# Work instructions
Retype each record exactly.

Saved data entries

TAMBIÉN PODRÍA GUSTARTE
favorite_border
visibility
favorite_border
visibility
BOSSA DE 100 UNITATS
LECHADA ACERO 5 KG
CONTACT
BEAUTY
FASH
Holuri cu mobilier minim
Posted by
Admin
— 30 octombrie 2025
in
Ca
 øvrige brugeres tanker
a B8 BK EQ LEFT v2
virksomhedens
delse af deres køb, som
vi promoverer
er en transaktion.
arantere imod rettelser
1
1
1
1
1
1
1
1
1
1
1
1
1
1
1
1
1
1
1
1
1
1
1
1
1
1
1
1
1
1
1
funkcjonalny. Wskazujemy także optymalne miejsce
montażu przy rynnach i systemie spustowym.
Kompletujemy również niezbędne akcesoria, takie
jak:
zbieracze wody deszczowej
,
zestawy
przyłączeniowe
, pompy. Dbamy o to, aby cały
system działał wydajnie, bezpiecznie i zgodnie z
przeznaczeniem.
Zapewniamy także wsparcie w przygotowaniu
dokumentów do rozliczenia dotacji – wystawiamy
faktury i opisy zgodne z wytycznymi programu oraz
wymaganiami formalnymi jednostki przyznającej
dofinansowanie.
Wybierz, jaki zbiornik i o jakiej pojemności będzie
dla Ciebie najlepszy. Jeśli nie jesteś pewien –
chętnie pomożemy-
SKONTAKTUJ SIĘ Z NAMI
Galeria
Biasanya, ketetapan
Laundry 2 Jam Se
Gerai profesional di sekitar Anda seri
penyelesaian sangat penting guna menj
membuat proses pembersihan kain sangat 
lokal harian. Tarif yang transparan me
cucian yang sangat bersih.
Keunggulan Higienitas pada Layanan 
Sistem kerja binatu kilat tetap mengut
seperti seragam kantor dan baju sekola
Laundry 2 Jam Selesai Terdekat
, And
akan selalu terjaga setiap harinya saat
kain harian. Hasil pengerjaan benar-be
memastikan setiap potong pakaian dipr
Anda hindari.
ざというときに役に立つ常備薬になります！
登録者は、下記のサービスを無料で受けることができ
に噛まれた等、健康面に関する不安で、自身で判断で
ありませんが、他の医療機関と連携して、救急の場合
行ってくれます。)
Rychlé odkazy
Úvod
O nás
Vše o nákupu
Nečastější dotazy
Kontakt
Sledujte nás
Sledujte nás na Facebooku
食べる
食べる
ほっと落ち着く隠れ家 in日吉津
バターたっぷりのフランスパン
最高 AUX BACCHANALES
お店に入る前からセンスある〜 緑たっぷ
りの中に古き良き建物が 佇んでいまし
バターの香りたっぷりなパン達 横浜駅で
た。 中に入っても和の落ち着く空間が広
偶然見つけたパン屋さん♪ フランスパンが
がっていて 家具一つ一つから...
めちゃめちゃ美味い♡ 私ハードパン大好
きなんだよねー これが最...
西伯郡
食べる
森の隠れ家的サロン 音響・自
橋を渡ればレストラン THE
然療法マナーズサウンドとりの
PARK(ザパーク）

# Exercise result
TAMBIÉN PODRÍA GUSTARTE
favorite_border
visibility
favorite_border
visibility
BOSSA DE 100 UNITATS
LECHADA ACERO 5 KG
CONTACT
BEAUTY
FASH
Holuri cu mobilier minim
Posted by
Admin
— 30 octombrie 2025
in
Ca
 øvrige brugeres tanker
a B8 BK EQ LEFT v2
virksomhedens
delse af deres køb, som
vi promoverer
er en transaktion.
arantere imod rettelser
1
1
1
1
1
1
1
1
1
1
1
1
1
1
1
1
1
1
1
1
1
1
1
1
1
1
1
1
1
1
1
funkcjonalny. Wskazujemy także optymalne miejsce
montażu przy rynnach i systemie spustowym.
Kompletujemy również niezbędne akcesoria, takie
jak:
zbieracze wody deszczowej
,
zestawy
przyłączeniowe
, pompy. Dbamy o to, aby cały
system działał wydajnie, bezpiecznie i zgodnie z
przeznaczeniem.
Zapewniamy także wsparcie w przygotowaniu
dokumentów do rozliczenia dotacji – wystawiamy
faktury i opisy zgodne z wytycznymi programu oraz
wymaganiami formalnymi jednostki przyznającej
dofinansowanie.
Wybierz, jaki zbiornik i o jakiej pojemności będzie
dla Ciebie najlepszy. Jeśli nie jesteś pewien –
chętnie pomożemy-
SKONTAKTUJ SIĘ Z NAMI
Galeria
Biasanya, ketetapan
Laundry 2 Jam Se
Gerai profesional di sekitar Anda seri
penyelesaian sangat penting guna menj
membuat proses pembersihan kain sangat 
lokal harian. Tarif yang transparan me
cucian yang sangat bersih.
Keunggulan Higienitas pada Layanan 
Sistem kerja binatu kilat tetap mengut
seperti seragam kantor dan baju sekola
Laundry 2 Jam Selesai Terdekat
, And
akan selalu terjaga setiap harinya saat
kain harian. Hasil pengerjaan benar-be
memastikan setiap potong pakaian dipr
Anda hindari.
ざというときに役に立つ常備薬になります！
登録者は、下記のサービスを無料で受けることができ
に噛まれた等、健康面に関する不安で、自身で判断で
ありませんが、他の医療機関と連携して、救急の場合
行ってくれます。)
Rychlé odkazy
Úvod
O nás
Vše o nákupu
Nečastější dotazy
Kontakt
Sledujte nás
Sledujte nás na Facebooku
食べる
食べる
ほっと落ち着く隠れ家 in日吉津
バターたっぷりのフランスパン
最高 AUX BACCHANALES
お店に入る前からセンスある〜 緑たっぷ
りの中に古き良き建物が 佇んでいまし
バターの香りたっぷりなパン達 横浜駅で
た。 中に入っても和の落ち着く空間が広
偶然見つけたパン屋さん♪ フランスパンが
がっていて 家具一つ一つから...
めちゃめちゃ美味い♡ 私ハードパン大好
きなんだよねー これが最...
西伯郡
食べる
森の隠れ家的サロン 音響・自
橋を渡ればレストラン THE
然療法マナーズサウンドとりの
PARK(ザパーク）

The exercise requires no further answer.